Her grandparents, George and Florence Gould, opened what she believes was Victoria's first such business, Mrs. Gould's Bakery. Eventually, they grew to offer three downtown locations.
"That was one reason we got into this business," Hurst said. "He taught me to make bread, and I taught my girls."
A Victoria eatery aimed at bringing something different to Victoria is looking for a miracle to keep its doors open.
Owners of Simply Delicious, a downtown bistro at 215 S. Main St., expect to close permanently Friday evening.
The shop opened for business in March, shortly after Longleaf Coffee Co. closed. At the time, the bistro was a new beginning for the family.
Joe Hurst, a construction worker and the family's sole breadwinner, lost thousands of dollars in uninsured equipment and tools to an October trailer theft. With longtime dreams of opening an eatery, Stacey Hurst said, the family decided to take the leap.
They took out a small home equity loan and set out to offer healthier, whole-grain options to the Crossroads.
"We were trying to change it from being a drive-through, fast-food, white-bread town," she said. "We weren't just out to make a living. We wanted to make a difference."
Thus, the Hursts, along with daughters - Autumn, Winter and Spring - opened their doors to Victoria.
The response was positive, said Hurst, noting the restaurant never touted itself as offering up health food, but educated people about the benefits of freshly-ground flour, whole grains and the like.
Still, it remained a struggle.
Hefty overhead costs, combined with food expenses and low downtown traffic, made for difficult circumstances.
Her husband worked at the bistro from 4:30 a.m. to 4 p.m., and then took additional work on nights and weekends to help make ends meet.
Hurst and her daughters, meanwhile, worked through the day and completed their homeschooling after hours.
During the summer, with school out, she said even her daughters put in 50 hours a week at work.

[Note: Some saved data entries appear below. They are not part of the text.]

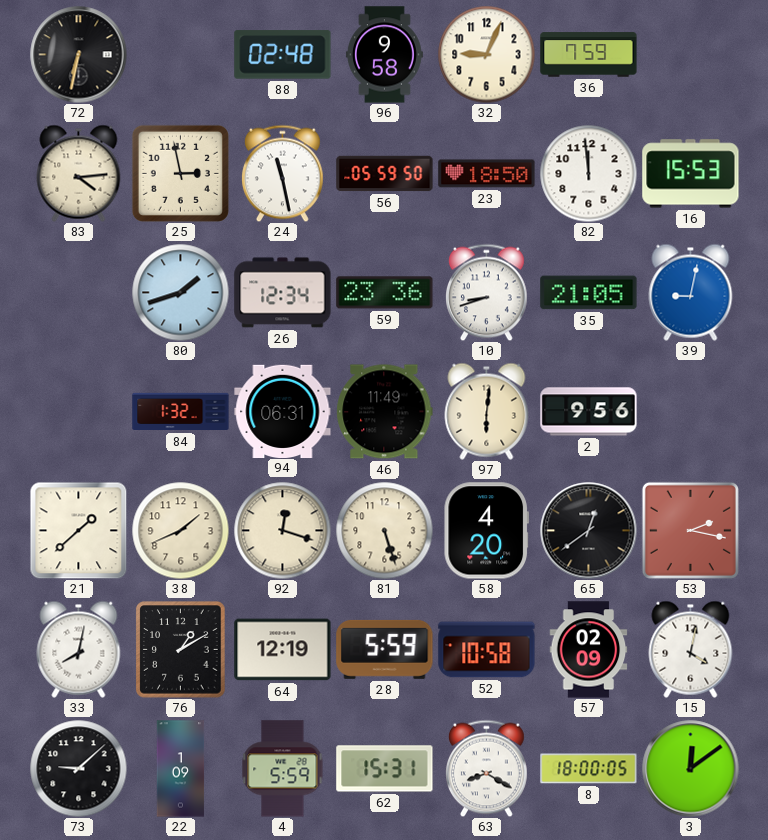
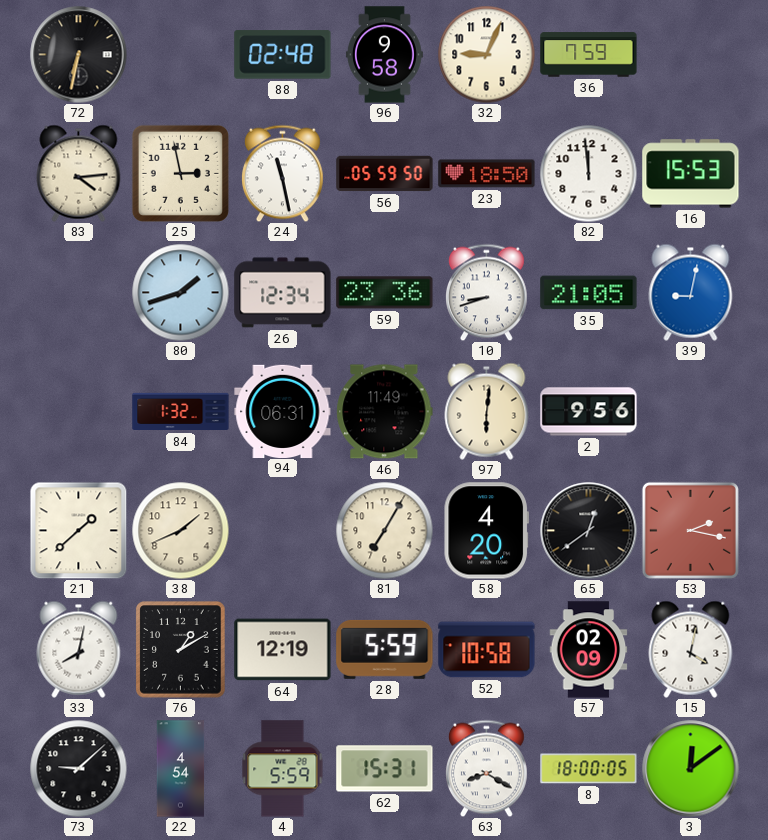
92: 12:18 -> none
81: 5:27 -> 7:05
22: 1:09 -> 4:54
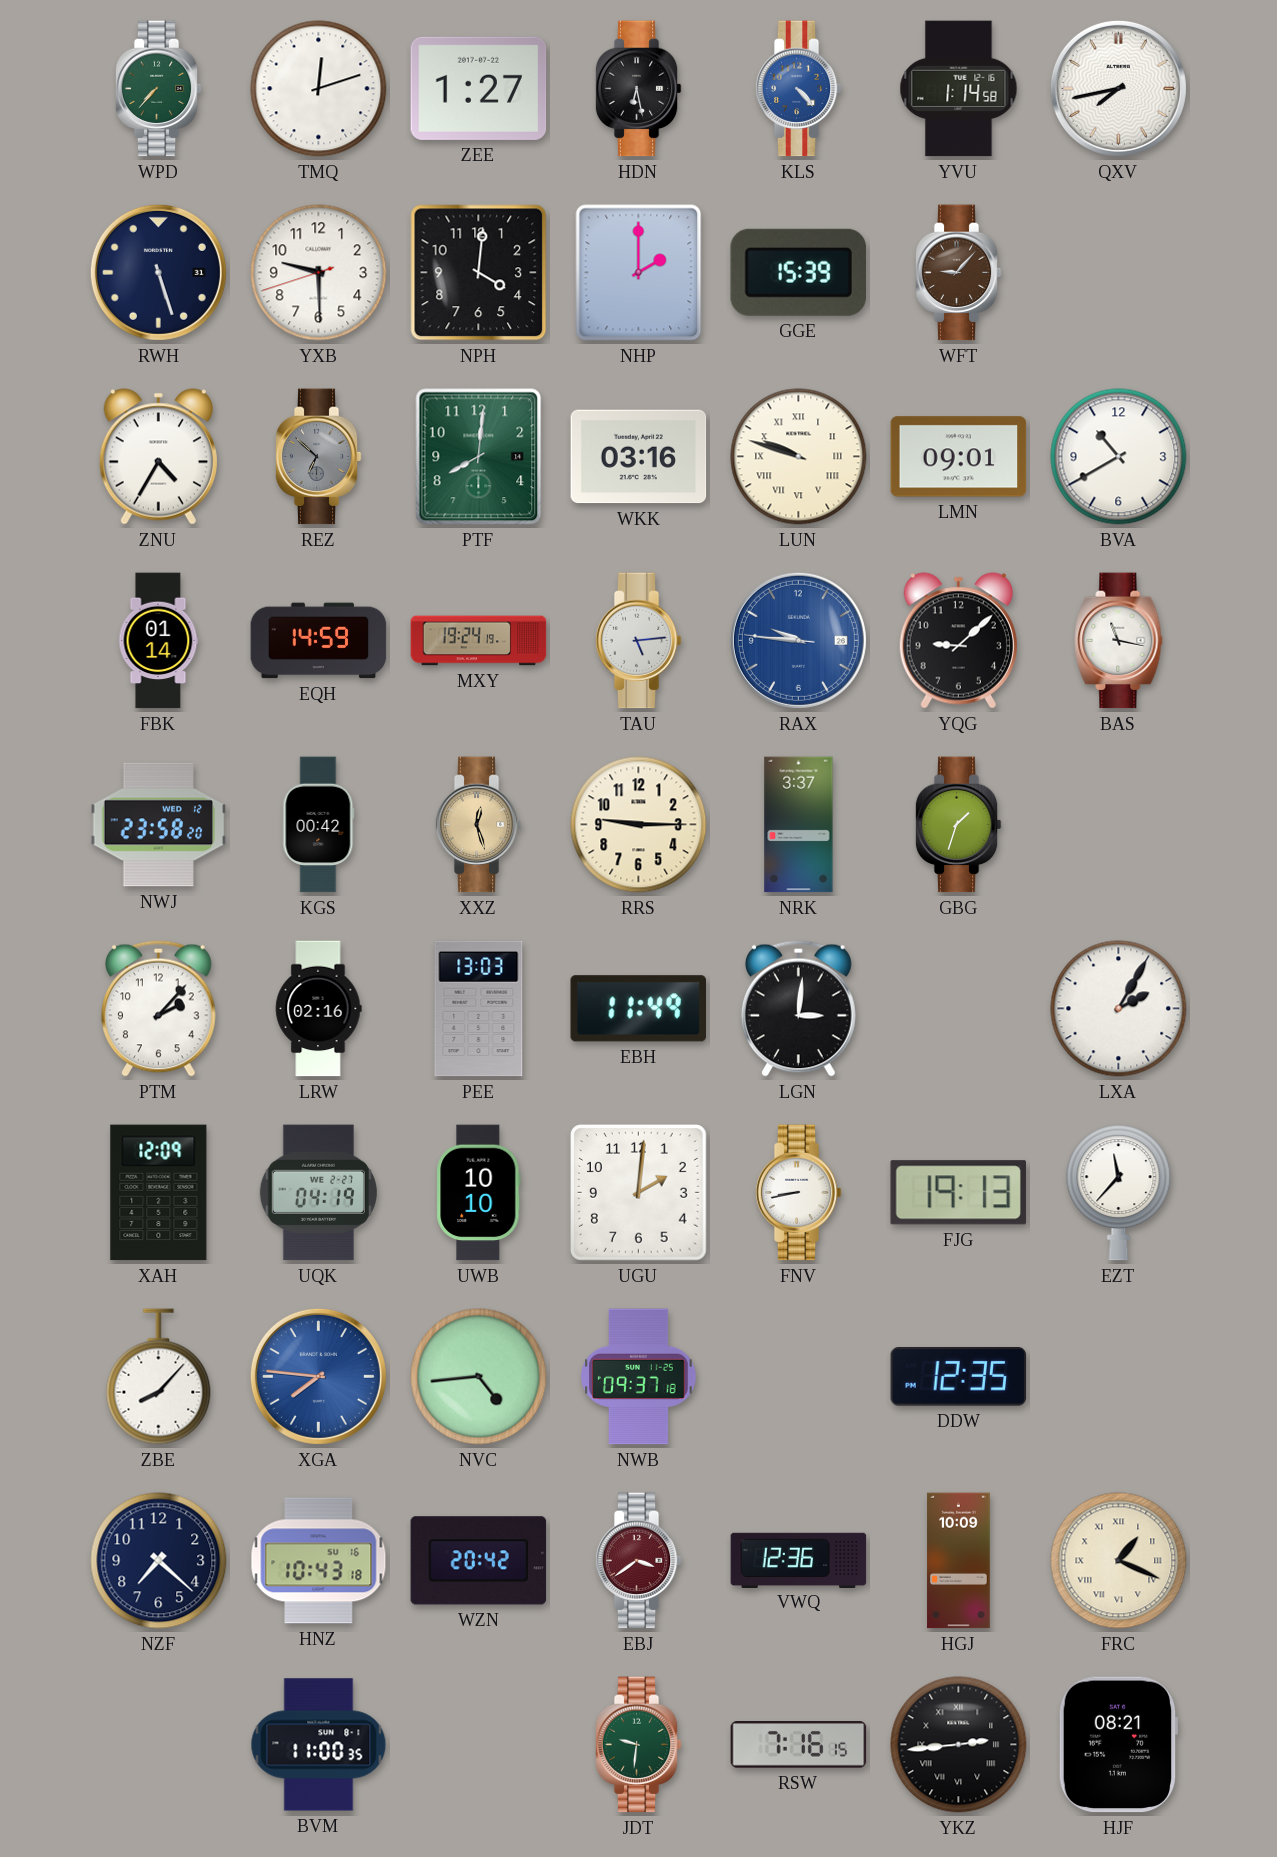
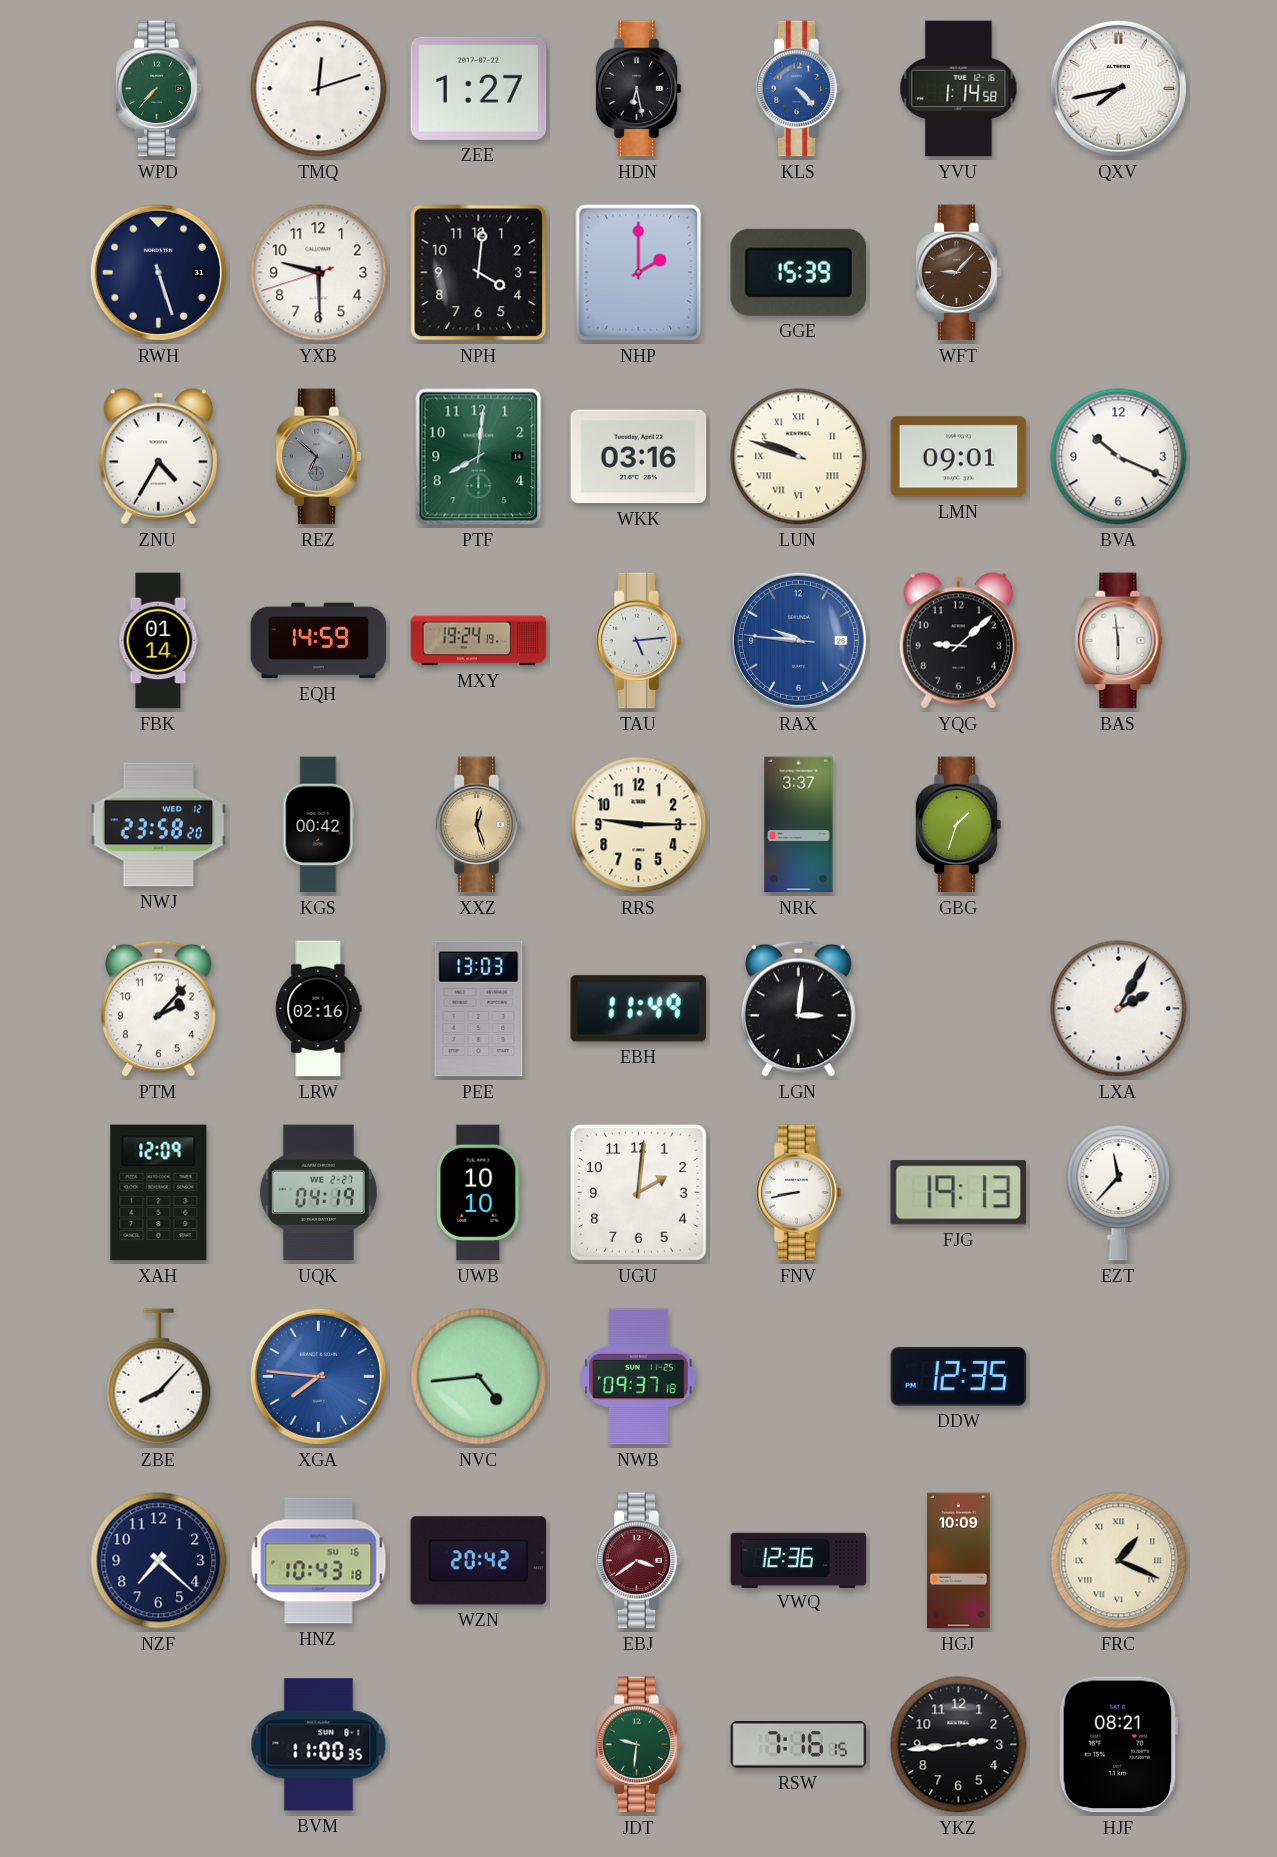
BVA: 10:40 -> 10:19
BAS: 11:17 -> 5:59
YKZ numerals: Roman -> Arabic
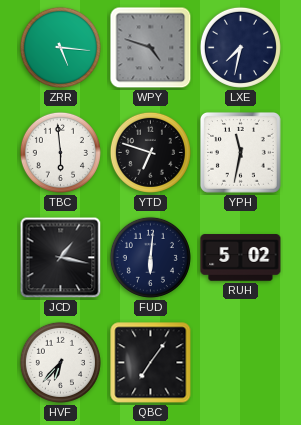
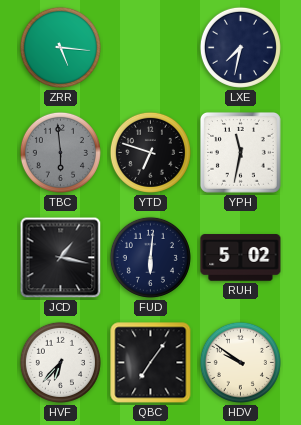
WPY: 4:48 -> none
TBC dial: white -> grey
HDV: none -> 9:51
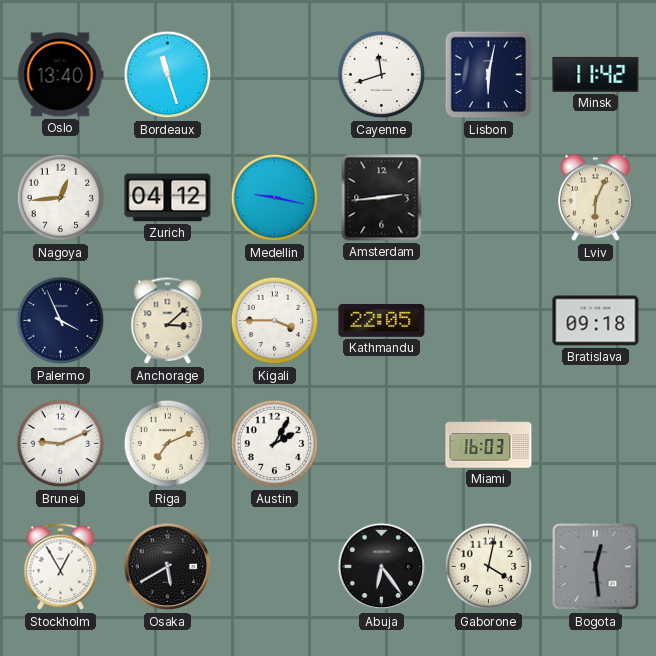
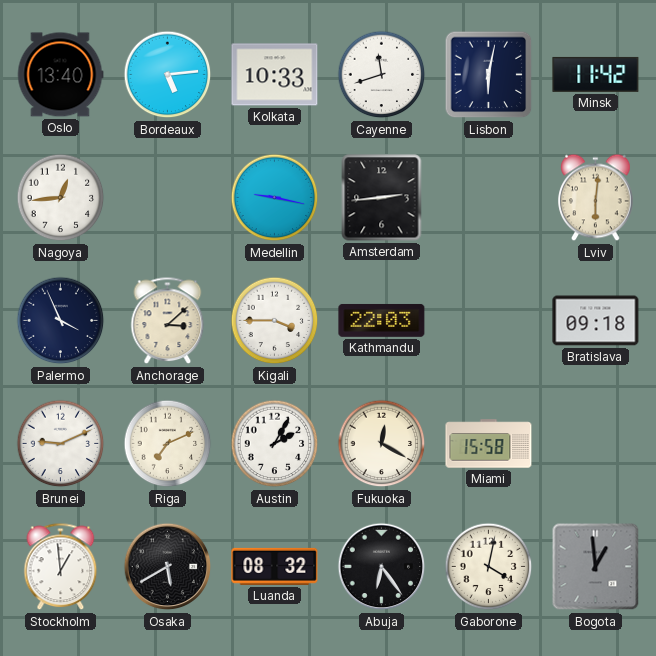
Bordeaux: 11:27 -> 5:14
Kolkata: none -> 10:33
Zurich: 04:12 -> none
Lviv: 6:04 -> 6:01
Kathmandu: 22:05 -> 22:03
Fukuoka: none -> 12:20
Miami: 16:03 -> 15:58
Stockholm: 12:55 -> 12:59
Luanda: none -> 08:32
Bogota: 12:29 -> 12:59
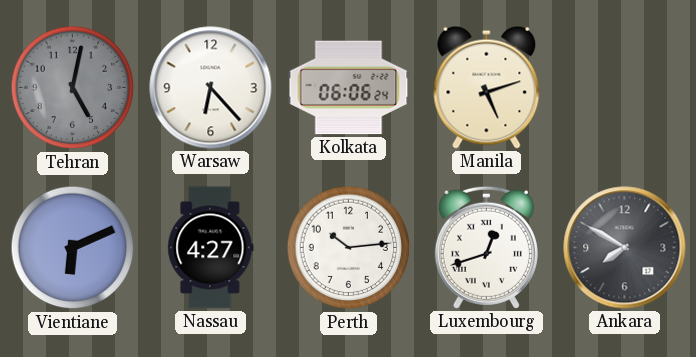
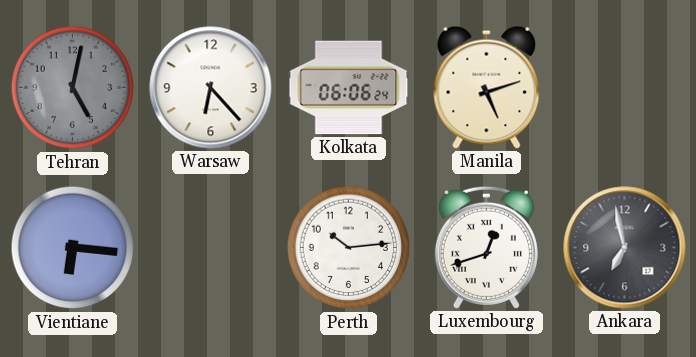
Vientiane: 6:11 -> 6:16
Nassau: 4:27 -> none
Ankara: 7:50 -> 6:58
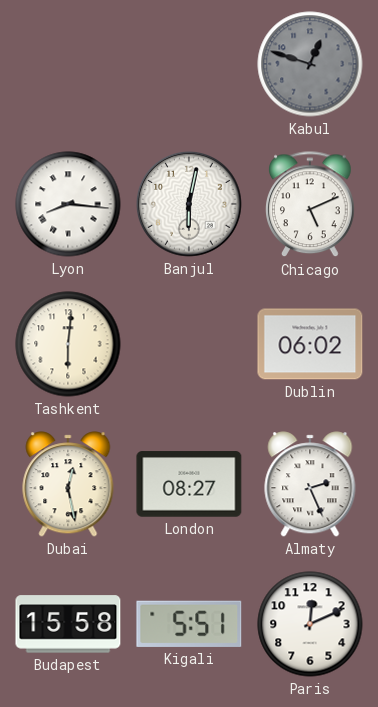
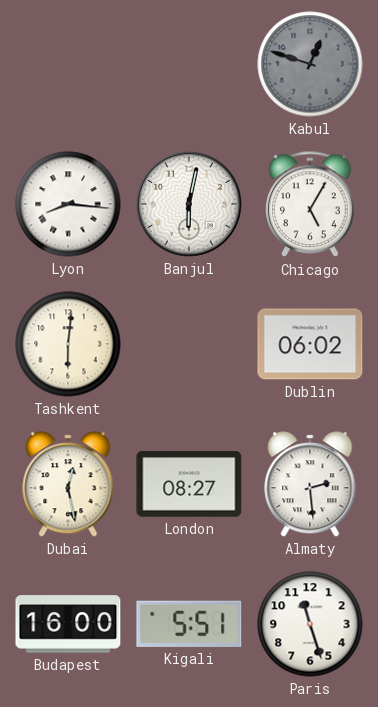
Chicago: 5:11 -> 5:05
Almaty: 2:26 -> 2:29
Budapest: 15:58 -> 16:00
Paris: 12:11 -> 11:27
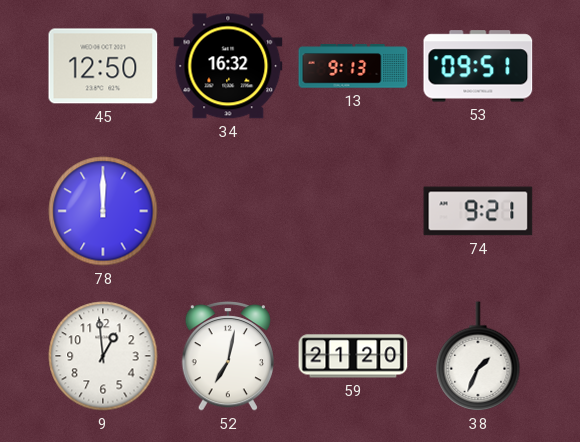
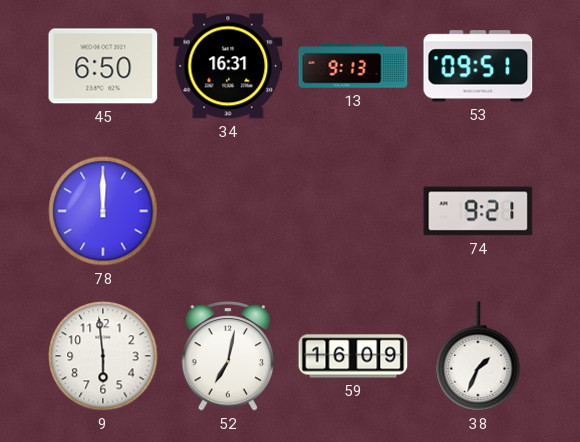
45: 12:50 -> 6:50
34: 16:32 -> 16:31
9: 12:59 -> 5:59
59: 21:20 -> 16:09
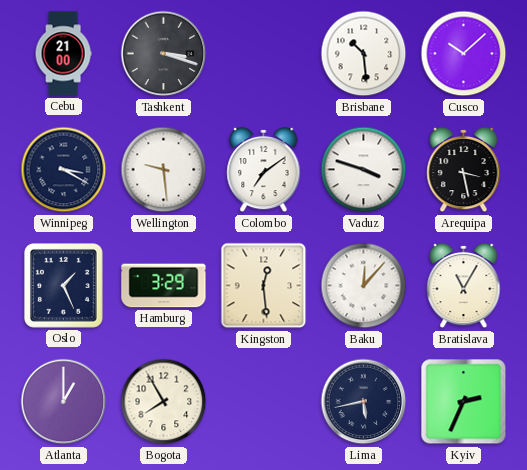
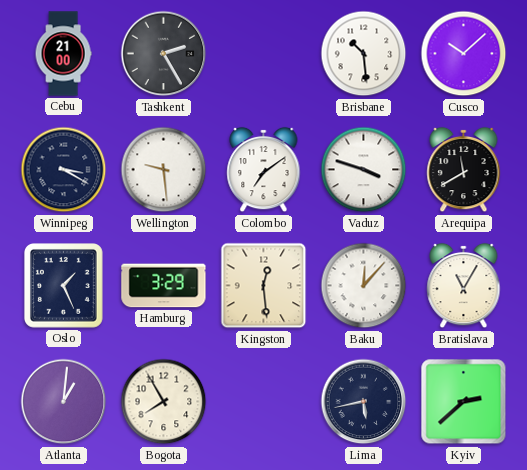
Tashkent: 3:18 -> 2:25
Arequipa: 3:28 -> 11:40
Atlanta: 1:00 -> 1:01
Kyiv: 2:34 -> 2:38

Eventually, Hurst said, the numbers just didn't add up. Unless something else came along, the family would have to close.
"The decision was strictly financial," she said. "We have a passion for what we're doing, but we just don't really see a way around it."
Nicole Moore, a spokeswoman for Keith and Cindy Moore, who own Simply Delicious's building, said they have no plans for the site but hoped to either lease or sell to someone who would support downtown Victoria.
By Thursday afternoon, although Hurst said there didn't appear to be an alternative to closing, the family held out hope for something miraculous.
After all, it had happened before.
The day of that October theft, she said her husband came to her downtrodden and upset. She wrapped her arms around him, assured him he was more than his tools and, referencing the main character from "It's a Wonderful Life," a Christmas movie tradition for the family, told him he was her "George Bailey."
"That night, friends started calling to donate tools and see what they could do to help," she said, dabbing at damp eyes. "We've always been taken care of before. You can't give up hope."
Looking forward, Hurst said she didn't know what the future held. Then again, she said, a person isn't supposed to know.
Whatever happens, she said she's glad they took a chance with Simply Delicious.
"We just didn't want to be a 'What if?' family," she said. "Sometimes when God closes a door, he opens a window. Who knows what's around the corner?"